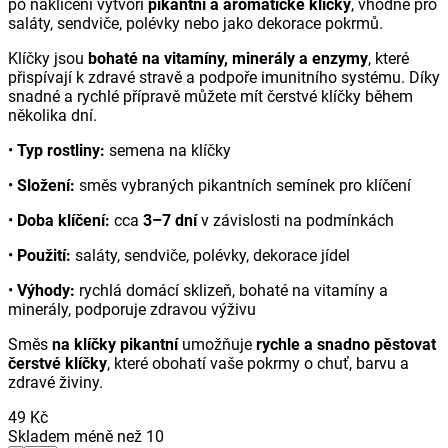
po naklíčení vytvoří
pikantní a aromatické klíčky
, vhodné pro
saláty, sendviče, polévky nebo jako dekorace pokrmů.
Klíčky jsou
bohaté na vitamíny, minerály a enzymy
, které
přispívají k zdravé stravě a podpoře imunitního systému. Díky
snadné a rychlé přípravě můžete mít čerstvé klíčky během
několika dní.
•
Typ rostliny:
semena na klíčky
•
Složení:
směs vybraných pikantních semínek pro klíčení
•
Doba klíčení:
cca
3–7 dní
v závislosti na podmínkách
•
Použití:
saláty, sendviče, polévky, dekorace jídel
•
Výhody:
rychlá domácí sklizeň, bohaté na vitamíny a
minerály, podporuje zdravou výživu
Směs
na klíčky pikantní
umožňuje
rychle a snadno pěstovat
čerstvé klíčky
, které obohatí vaše pokrmy o chuť, barvu a
zdravé živiny.
49 Kč
Skladem méně než 10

TASK: Retype the listing above exactly. Pictures are not part of the copy.

TASK ANSWER:
po naklíčení vytvoří
pikantní a aromatické klíčky
, vhodné pro
saláty, sendviče, polévky nebo jako dekorace pokrmů.
Klíčky jsou
bohaté na vitamíny, minerály a enzymy
, které
přispívají k zdravé stravě a podpoře imunitního systému. Díky
snadné a rychlé přípravě můžete mít čerstvé klíčky během
několika dní.
•
Typ rostliny:
semena na klíčky
•
Složení:
směs vybraných pikantních semínek pro klíčení
•
Doba klíčení:
cca
3–7 dní
v závislosti na podmínkách
•
Použití:
saláty, sendviče, polévky, dekorace jídel
•
Výhody:
rychlá domácí sklizeň, bohaté na vitamíny a
minerály, podporuje zdravou výživu
Směs
na klíčky pikantní
umožňuje
rychle a snadno pěstovat
čerstvé klíčky
, které obohatí vaše pokrmy o chuť, barvu a
zdravé živiny.
49 Kč
Skladem méně než 10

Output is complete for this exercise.